HESI LPN
Practice HESI Fundamentals Exam
1. A nurse prepares an injection of morphine to administer to a client who reports pain but asks a second nurse to give the injection because another assigned client needs to use a bedpan. Which of the following actions should the second nurse take?
- A. Offer to assist the client who needs the bedpan.
- B. Administer the injection the other nurse prepared.
- C. Prepare another syringe and administer the injection.
- D. Tell the client who needs the bedpan to wait while the nurse gives someone else medication.
Correct answer: C
Rationale: The second nurse should prepare a new syringe and administer the medication to ensure proper and timely pain management. Administering another nurse's medication without preparation could lead to errors. Choice A is not the priority as the medication administration should take precedence. Choice B is not recommended as the second nurse should not administer medication prepared by another nurse.
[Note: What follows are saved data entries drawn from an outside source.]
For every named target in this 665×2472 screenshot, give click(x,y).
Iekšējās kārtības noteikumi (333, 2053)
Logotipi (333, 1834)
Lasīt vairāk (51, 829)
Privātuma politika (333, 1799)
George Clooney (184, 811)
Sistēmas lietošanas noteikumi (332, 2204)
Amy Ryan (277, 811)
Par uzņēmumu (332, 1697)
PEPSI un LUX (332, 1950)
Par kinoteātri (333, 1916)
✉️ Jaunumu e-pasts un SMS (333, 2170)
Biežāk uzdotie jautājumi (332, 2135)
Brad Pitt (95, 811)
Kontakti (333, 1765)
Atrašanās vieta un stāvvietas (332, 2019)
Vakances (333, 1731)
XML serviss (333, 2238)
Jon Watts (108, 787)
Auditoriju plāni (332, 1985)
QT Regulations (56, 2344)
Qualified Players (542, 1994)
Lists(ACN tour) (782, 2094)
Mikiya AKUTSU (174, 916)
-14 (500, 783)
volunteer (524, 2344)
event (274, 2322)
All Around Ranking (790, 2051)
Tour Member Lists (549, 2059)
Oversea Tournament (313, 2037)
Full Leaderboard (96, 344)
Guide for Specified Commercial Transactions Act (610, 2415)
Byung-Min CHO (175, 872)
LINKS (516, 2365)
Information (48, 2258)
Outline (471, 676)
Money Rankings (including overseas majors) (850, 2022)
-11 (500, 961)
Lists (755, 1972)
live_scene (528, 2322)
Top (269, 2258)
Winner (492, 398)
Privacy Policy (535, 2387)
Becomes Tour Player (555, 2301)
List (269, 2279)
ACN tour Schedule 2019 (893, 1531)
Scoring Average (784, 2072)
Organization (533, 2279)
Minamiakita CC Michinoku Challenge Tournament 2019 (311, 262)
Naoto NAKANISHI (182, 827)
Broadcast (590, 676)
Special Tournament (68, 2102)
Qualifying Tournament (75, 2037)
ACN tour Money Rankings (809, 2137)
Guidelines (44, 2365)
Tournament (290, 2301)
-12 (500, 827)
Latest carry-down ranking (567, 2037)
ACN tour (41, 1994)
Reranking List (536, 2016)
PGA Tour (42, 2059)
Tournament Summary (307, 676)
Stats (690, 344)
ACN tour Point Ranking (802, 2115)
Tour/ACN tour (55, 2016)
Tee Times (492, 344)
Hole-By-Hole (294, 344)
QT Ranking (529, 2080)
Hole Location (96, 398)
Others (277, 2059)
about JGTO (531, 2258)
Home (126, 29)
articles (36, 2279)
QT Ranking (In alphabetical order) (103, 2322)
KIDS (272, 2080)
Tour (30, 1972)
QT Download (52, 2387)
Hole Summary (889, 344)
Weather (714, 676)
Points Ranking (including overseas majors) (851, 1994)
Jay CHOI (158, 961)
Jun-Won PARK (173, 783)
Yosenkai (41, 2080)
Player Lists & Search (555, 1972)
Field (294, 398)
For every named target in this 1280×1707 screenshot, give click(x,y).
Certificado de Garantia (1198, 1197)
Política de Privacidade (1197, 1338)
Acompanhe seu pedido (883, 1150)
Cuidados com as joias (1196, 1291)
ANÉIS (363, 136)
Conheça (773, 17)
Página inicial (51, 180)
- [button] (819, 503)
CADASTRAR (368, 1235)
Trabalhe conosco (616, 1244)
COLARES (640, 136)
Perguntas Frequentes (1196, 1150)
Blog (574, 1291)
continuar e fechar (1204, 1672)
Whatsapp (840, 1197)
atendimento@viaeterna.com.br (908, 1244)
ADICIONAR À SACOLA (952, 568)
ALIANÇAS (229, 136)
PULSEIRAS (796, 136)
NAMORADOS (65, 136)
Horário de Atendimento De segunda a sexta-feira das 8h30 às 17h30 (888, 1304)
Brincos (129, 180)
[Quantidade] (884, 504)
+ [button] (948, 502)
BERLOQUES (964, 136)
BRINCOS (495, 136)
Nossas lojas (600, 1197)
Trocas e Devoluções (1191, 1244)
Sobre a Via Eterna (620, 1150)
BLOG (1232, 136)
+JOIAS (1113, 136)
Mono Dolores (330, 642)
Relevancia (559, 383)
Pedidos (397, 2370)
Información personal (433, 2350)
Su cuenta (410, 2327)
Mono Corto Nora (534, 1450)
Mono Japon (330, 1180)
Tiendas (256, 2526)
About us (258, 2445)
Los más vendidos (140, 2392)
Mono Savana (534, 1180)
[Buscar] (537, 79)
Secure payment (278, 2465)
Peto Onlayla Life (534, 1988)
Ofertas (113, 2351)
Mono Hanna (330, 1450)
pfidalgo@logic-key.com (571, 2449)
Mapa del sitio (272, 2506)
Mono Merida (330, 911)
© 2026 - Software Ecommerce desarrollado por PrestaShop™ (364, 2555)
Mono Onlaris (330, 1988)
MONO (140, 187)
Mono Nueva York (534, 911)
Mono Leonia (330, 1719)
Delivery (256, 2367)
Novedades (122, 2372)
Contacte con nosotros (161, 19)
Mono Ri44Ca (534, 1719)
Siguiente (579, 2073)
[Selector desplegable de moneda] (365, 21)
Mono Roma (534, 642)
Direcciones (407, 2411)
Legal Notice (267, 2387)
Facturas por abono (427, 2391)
Choice D is inappropriate as patient needs should not be compromised for medication administration to another client.
2. A client is being discharged with a prescription for digoxin (Lanoxin). Which of the following instructions should the nurse include in the discharge teaching?
- A. Take your pulse daily before taking this medication.
- B. Take an extra dose if you miss a dose of this medication.
- C. Take this medication with food.
- D. Avoid eating foods high in potassium while taking this medication.
Correct answer: A
Rationale: The correct answer is A: 'Take your pulse daily before taking this medication.' It is essential for clients taking digoxin to monitor their pulse daily to detect bradycardia, a potential side effect. Choice B is incorrect because clients should never take an extra dose if a dose is missed; they should take the missed dose as soon as remembered unless it is close to the time for the next dose. Choice C is incorrect because digoxin is preferably taken with food to minimize gastrointestinal side effects. Choice D is incorrect because digoxin itself can cause low potassium levels, so avoiding potassium-rich foods is not necessary.
3. The healthcare provider is caring for a client receiving total parenteral nutrition (TPN). Which laboratory value should be monitored closely to assess for complications?
- A. Serum sodium
- B. Serum calcium
- C. Blood urea nitrogen (BUN)
- D. Blood glucose
Correct answer: D
Rationale: The correct answer is D: Blood glucose. Monitoring blood glucose levels is crucial for clients receiving total parenteral nutrition (TPN) due to the high glucose content in TPN solutions. TPN delivers essential nutrients, including glucose, directly into the bloodstream. Clients on TPN are at risk of developing hyperglycemia due to the concentrated glucose infusion. Therefore, close monitoring of blood glucose levels is necessary to detect and prevent hyperglycemia-related complications such as osmotic diuresis, hyperosmolarity, and electrolyte imbalances. While serum sodium, serum calcium, and blood urea nitrogen (BUN) levels are important parameters in various clinical scenarios, they are not specifically associated with TPN administration. These values are not the primary indicators to assess for complications in clients receiving TPN.
4. An older adult client just diagnosed with colon cancer asks the nurse what the primary care provider is going to do. The provider will be making rounds within the hour. Which of the following nursing actions is appropriate?
- A. Help the client write down the questions to ask the provider, so that the client doesn’t forget
- B. Reassure the client that everything will be explained
- C. Explain the procedure in detail yourself
- D. Direct the client to search for information online
Correct answer: A
Rationale: Assisting the client in preparing questions is the most appropriate action as it helps ensure that all concerns are addressed during the provider's visit. By helping the client write down questions, the nurse empowers the client to actively participate in their care and communicate effectively with the provider. Reassuring the client, while well-intentioned, may not address the specific questions or fears the client has. Explaining the procedure in detail may not be what the client is seeking at this moment, as their primary concern is about the provider's actions. Directing the client to search for information online is not recommended as it may lead to confusion or misinformation, and the information may not be tailored to the client's specific situation.
5. When performing nasotracheal suctioning for a client with a respiratory infection, what technique should the nurse use?
- A. Apply intermittent suction when withdrawing the catheter
- B. Suction continuously while inserting the catheter
- C. Suction intermittently while inserting the catheter
- D. Use a Yankauer suction device
Correct answer: A
Rationale: When performing nasotracheal suctioning for a client with a respiratory infection, the nurse should apply intermittent suction when withdrawing the catheter. This technique helps minimize mucosal damage and is considered best practice. Choice B, suctioning continuously while inserting the catheter, is incorrect as continuous suctioning can cause trauma to the airway. Choice C, suctioning intermittently while inserting the catheter, is also incorrect as it can increase the risk of hypoxia and mucosal damage. Choice D, using a Yankauer suction device, is not appropriate for nasotracheal suctioning as it is typically used for oral suctioning. Therefore, the correct technique is to apply intermittent suction when withdrawing the catheter to ensure effective and safe suctioning.